Closed yfu closed 8 years ago
This happens when we run a script with a #!
immediately after modifying (or initially generating) that script. It's related to NFS caching.
I used to see it, but in our case I've found a way to force the cache to sync first. I don't see it anymore myself.
I haven't found a truly reliable work-around yet. If we run via bash script.sh
instead of ./script.sh
(with shebang), then top will list the executable as bash rather than as the script-name, so it's hard to know which script is which process-number.
Could you tell me the commits you are using?
cd FALCON-integrate
git rev-parse HEAD
cd FALCON
git rev-parse HEAD
Thanks for the reply and for formatting the log!
Here are the versions:
(fc_env)$ cd FALCON-integrate/
(fc_env)$ git rev-parse HEAD
cd9e9373a9f897bc429ecf820809c6d773ee5c44
(fc_env)fuy2@ummsres17:$ cd FALCON
(fc_env)fuy2@ummsres17:$ git rev-parse HEAD
5942bc00d509e1b530c986a41eb13dc87b8fe5bb
And I noticed that if I set -s
in pa_DBsplit_option
to a large value, this error does not appear but if I set it to a small value, the error will appear. Maybe it has something to do with the number of concurrent jobs?
Job concurrency will impact when NFS decides to sync. You're using NFS, right?
Another "solution" is to run in /tmp
, with job_type=local
. Then, filesystem caching is not an issue.
I can work on this tonight. If I come up with a possible solution, will you test it for us on your system?
Try the tip of master
for FALCON. If this works for you, I'll update FALCON-integrate. Otherwise, I'll revert.

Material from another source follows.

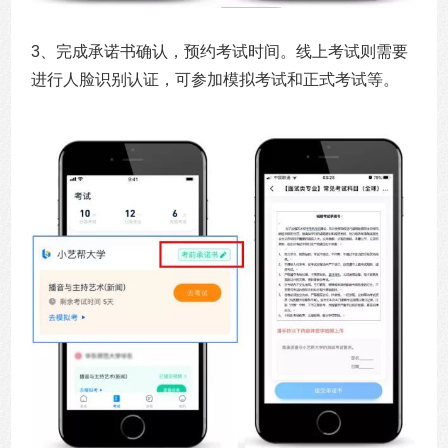
3、完成承诺书确认，预约考试时间。线上考试则需要
进行人脸识别认证，可参加模拟考试和正式考试等。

Also, please try with avoid_text_file_busy=false
. It is possible that I've entirely fixed the problem for you. It should be quick and easy for you to test, and it would help me a bunch.
I pulled the latest commit by going to the FALCON dir and git pull origin master
, and I put the whole folder containing the data and config file in /tmp. When I ran the program, it still reported an error:
Traceback (most recent call last):
File "/data/fuy2/FALCON-integrate/fc_env/lib/python2.7/site-packages/pypeflow-0.1.1-py2.7.egg/pypeflow/task.py", line 341, in __call__
return self.runInThisThread(*argv, **kwargv)
File "/data/fuy2/FALCON-integrate/fc_env/lib/python2.7/site-packages/pypeflow-0.1.1-py2.7.egg/pypeflow/task.py", line 362, in runInThisThread
self.run(*argv, **kwargv)
File "/data/fuy2/FALCON-integrate/fc_env/lib/python2.7/site-packages/pypeflow-0.1.1-py2.7.egg/pypeflow/task.py", line 276, in run
rtn = self._runTask(self, *argv, **kwargv)
File "/data/fuy2/FALCON-integrate/fc_env/lib/python2.7/site-packages/pypeflow-0.1.1-py2.7.egg/pypeflow/task.py", line 190, in _runTask
return self._taskFun(self)
File "/data/fuy2/FALCON-integrate/fc_env/lib/python2.7/site-packages/falcon_kit-0.4.0-py2.7-linux-x86_64.egg/falcon_kit/mains/run.py", line 181, in task_build_rdb
support.build_rdb(**args)
File "/data/fuy2/FALCON-integrate/fc_env/lib/python2.7/site-packages/falcon_kit-0.4.0-py2.7-linux-x86_64.egg/falcon_kit/run_support.py", line 362, in build_rdb
bash.write_script_and_wrapper(script, script_fn, job_done)
File "/data/fuy2/FALCON-integrate/fc_env/lib/python2.7/site-packages/falcon_kit-0.4.0-py2.7-linux-x86_64.egg/falcon_kit/bash.py", line 47, in write_script_and_wrapper
make_executable(script)
File "/data/fuy2/FALCON-integrate/fc_env/lib/python2.7/site-packages/falcon_kit-0.4.0-py2.7-linux-x86_64.egg/falcon_kit/bash.py", line 17, in make_executable
mode = os.stat(path).st_mode
OSError: [Errno 2] No such file or directory: 'fasta2DB -v raw_reads -f/tmp/2016-01-05-falcon/0-rawreads/input.fofn\n\nLB=$(cat raw_reads.db | awk \'$1 == "blocks" {print $3}\')\nHPCdaligner -v -dal4 -t16 -h1 -e.70 -l1000 -s1000 -M8 -H500 raw_reads 22-$LB >| /tmp/2016-01-05-falcon/0-rawreads/run_jobs.sh\n'
In the end, I changed line 47 of src/py/bash.py
from make_executable(script)
to make_executable(os.path.join(wdir, sub_script_bfn))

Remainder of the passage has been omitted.